● **About this exercise**
Return all lines from the listing below in which the string "hace" occurs.

▼

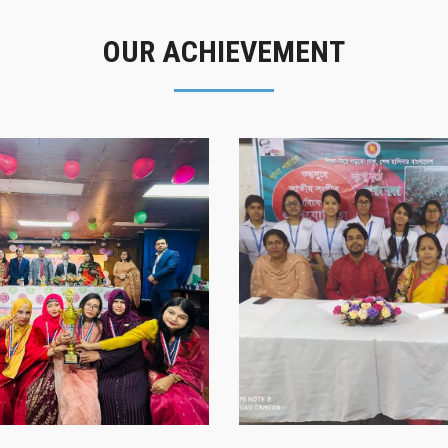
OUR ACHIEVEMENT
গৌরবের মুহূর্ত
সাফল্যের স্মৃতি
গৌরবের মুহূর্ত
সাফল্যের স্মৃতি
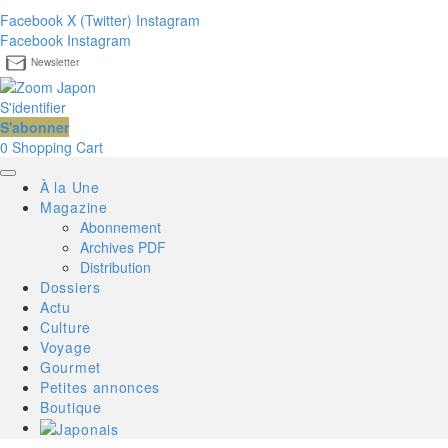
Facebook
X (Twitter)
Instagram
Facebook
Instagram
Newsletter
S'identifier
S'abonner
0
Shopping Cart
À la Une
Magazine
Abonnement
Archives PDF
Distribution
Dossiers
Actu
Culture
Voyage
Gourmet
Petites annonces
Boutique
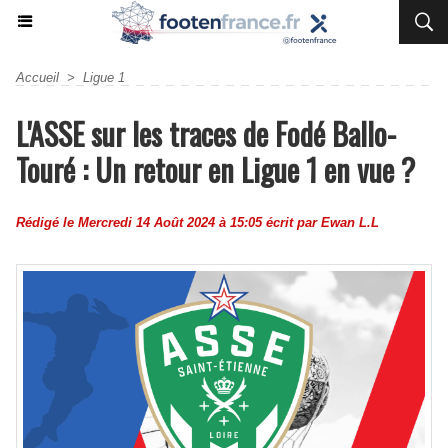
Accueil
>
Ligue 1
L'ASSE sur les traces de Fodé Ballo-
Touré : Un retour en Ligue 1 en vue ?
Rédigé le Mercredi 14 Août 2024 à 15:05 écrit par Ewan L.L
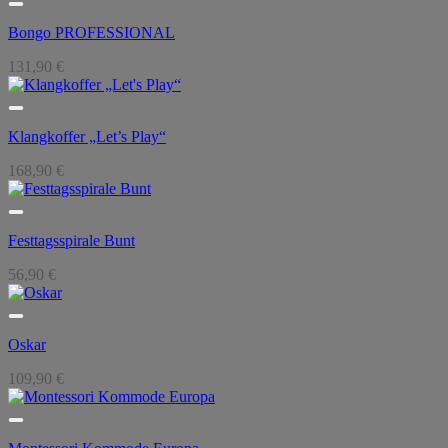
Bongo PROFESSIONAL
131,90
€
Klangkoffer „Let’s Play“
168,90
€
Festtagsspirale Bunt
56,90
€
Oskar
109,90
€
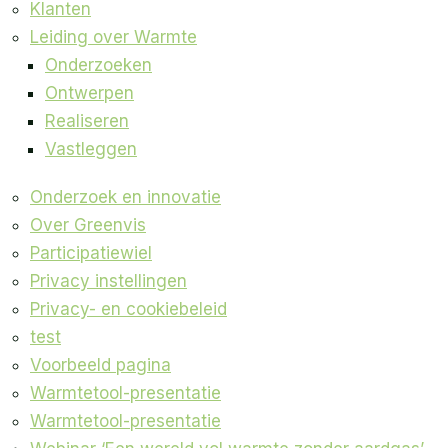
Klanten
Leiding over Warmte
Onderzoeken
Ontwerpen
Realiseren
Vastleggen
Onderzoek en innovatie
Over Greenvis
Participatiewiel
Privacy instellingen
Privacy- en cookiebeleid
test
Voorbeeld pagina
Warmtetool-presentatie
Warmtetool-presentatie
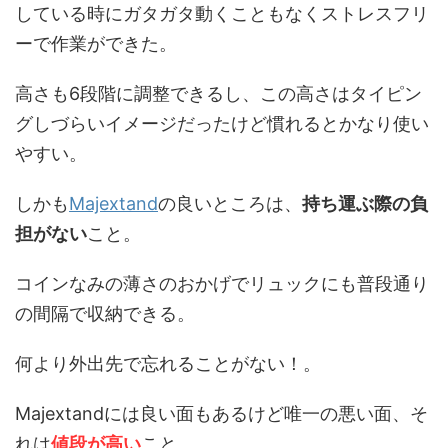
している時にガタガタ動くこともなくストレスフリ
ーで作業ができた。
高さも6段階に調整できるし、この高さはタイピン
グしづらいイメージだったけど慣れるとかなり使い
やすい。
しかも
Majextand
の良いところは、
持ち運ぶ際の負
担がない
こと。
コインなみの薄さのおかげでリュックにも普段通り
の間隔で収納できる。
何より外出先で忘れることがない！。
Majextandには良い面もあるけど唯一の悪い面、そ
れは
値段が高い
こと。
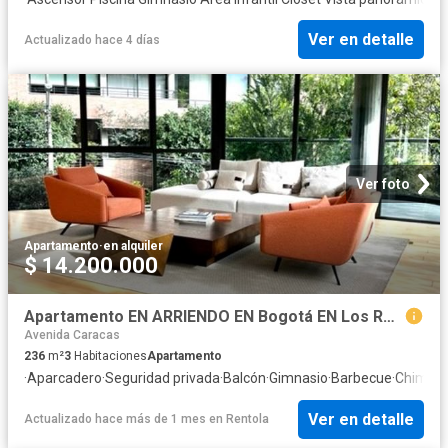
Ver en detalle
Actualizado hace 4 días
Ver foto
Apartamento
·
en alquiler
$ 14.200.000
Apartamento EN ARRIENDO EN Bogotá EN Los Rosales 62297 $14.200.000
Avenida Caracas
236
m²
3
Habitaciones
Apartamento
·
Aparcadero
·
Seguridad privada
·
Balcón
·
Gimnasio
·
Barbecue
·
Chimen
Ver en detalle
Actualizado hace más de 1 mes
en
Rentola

▲

● **Exercise response**
Actualizado hace 4 días
Actualizado hace más de 1 mes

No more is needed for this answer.